WORK TO BE COMPLETED:
Leaving out the pictures, transcribe all of the records faithfully.

Extracted page text data:

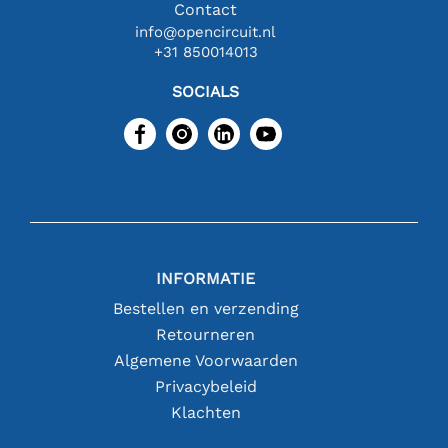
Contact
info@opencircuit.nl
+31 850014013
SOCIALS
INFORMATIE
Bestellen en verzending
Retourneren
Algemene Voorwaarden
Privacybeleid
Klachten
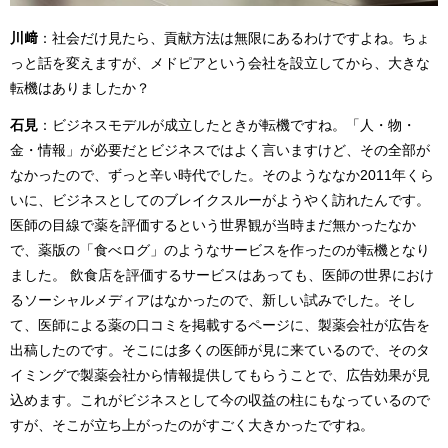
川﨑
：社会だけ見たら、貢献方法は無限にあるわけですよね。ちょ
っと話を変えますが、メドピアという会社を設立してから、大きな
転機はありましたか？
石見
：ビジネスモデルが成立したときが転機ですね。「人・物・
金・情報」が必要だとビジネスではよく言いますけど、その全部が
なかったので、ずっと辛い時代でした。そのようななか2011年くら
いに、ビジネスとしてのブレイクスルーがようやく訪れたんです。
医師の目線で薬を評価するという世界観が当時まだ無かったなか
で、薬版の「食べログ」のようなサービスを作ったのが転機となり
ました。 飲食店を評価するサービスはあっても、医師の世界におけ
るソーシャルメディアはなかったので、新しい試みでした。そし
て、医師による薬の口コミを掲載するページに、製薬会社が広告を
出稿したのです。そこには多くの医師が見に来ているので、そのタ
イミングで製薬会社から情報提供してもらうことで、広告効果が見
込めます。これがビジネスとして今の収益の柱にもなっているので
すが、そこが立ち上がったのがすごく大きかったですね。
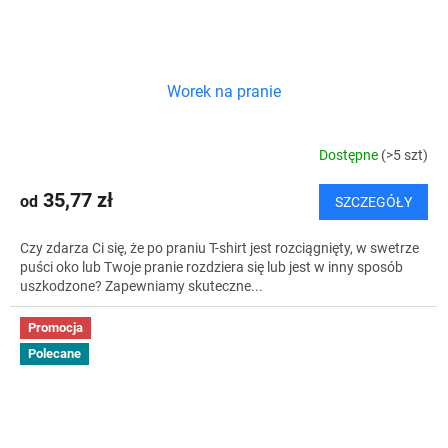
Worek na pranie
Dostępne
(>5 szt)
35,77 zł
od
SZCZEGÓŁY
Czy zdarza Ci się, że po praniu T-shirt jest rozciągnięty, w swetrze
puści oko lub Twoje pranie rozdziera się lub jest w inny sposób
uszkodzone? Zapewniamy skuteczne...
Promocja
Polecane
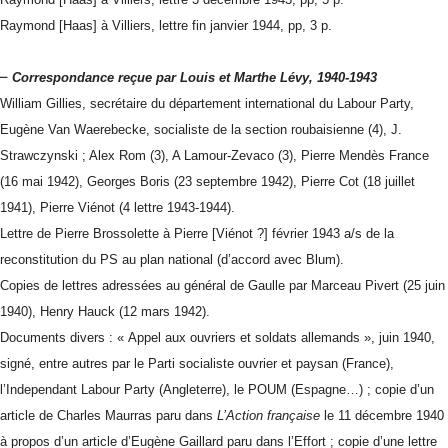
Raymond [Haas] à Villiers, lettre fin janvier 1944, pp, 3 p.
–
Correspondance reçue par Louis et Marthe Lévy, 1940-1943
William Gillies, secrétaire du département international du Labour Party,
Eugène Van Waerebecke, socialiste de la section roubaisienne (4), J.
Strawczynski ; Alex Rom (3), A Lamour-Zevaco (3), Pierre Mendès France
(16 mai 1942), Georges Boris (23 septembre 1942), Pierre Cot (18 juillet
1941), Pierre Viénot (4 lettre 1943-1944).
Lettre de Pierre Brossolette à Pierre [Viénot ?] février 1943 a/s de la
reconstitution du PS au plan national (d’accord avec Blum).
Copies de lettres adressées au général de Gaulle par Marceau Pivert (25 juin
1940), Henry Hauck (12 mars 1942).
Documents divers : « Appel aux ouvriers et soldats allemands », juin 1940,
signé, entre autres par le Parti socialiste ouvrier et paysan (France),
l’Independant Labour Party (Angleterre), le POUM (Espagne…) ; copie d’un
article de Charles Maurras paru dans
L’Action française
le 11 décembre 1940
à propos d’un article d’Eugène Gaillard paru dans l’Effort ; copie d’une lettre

THE ANSWER:
Contact
info@opencircuit.nl
+31 850014013
SOCIALS
INFORMATIE
Bestellen en verzending
Retourneren
Algemene Voorwaarden
Privacybeleid
Klachten
川﨑
：社会だけ見たら、貢献方法は無限にあるわけですよね。ちょ
っと話を変えますが、メドピアという会社を設立してから、大きな
転機はありましたか？
石見
：ビジネスモデルが成立したときが転機ですね。「人・物・
金・情報」が必要だとビジネスではよく言いますけど、その全部が
なかったので、ずっと辛い時代でした。そのようななか2011年くら
いに、ビジネスとしてのブレイクスルーがようやく訪れたんです。
医師の目線で薬を評価するという世界観が当時まだ無かったなか
で、薬版の「食べログ」のようなサービスを作ったのが転機となり
ました。 飲食店を評価するサービスはあっても、医師の世界におけ
るソーシャルメディアはなかったので、新しい試みでした。そし
て、医師による薬の口コミを掲載するページに、製薬会社が広告を
出稿したのです。そこには多くの医師が見に来ているので、そのタ
イミングで製薬会社から情報提供してもらうことで、広告効果が見
込めます。これがビジネスとして今の収益の柱にもなっているので
すが、そこが立ち上がったのがすごく大きかったですね。
Worek na pranie
Dostępne
(>5 szt)
35,77 zł
od
SZCZEGÓŁY
Czy zdarza Ci się, że po praniu T-shirt jest rozciągnięty, w swetrze
puści oko lub Twoje pranie rozdziera się lub jest w inny sposób
uszkodzone? Zapewniamy skuteczne...
Promocja
Polecane
Raymond [Haas] à Villiers, lettre fin janvier 1944, pp, 3 p.
–
Correspondance reçue par Louis et Marthe Lévy, 1940-1943
William Gillies, secrétaire du département international du Labour Party,
Eugène Van Waerebecke, socialiste de la section roubaisienne (4), J.
Strawczynski ; Alex Rom (3), A Lamour-Zevaco (3), Pierre Mendès France
(16 mai 1942), Georges Boris (23 septembre 1942), Pierre Cot (18 juillet
1941), Pierre Viénot (4 lettre 1943-1944).
Lettre de Pierre Brossolette à Pierre [Viénot ?] février 1943 a/s de la
reconstitution du PS au plan national (d’accord avec Blum).
Copies de lettres adressées au général de Gaulle par Marceau Pivert (25 juin
1940), Henry Hauck (12 mars 1942).
Documents divers : « Appel aux ouvriers et soldats allemands », juin 1940,
signé, entre autres par le Parti socialiste ouvrier et paysan (France),
l’Independant Labour Party (Angleterre), le POUM (Espagne…) ; copie d’un
article de Charles Maurras paru dans
L’Action française
le 11 décembre 1940
à propos d’un article d’Eugène Gaillard paru dans l’Effort ; copie d’une lettre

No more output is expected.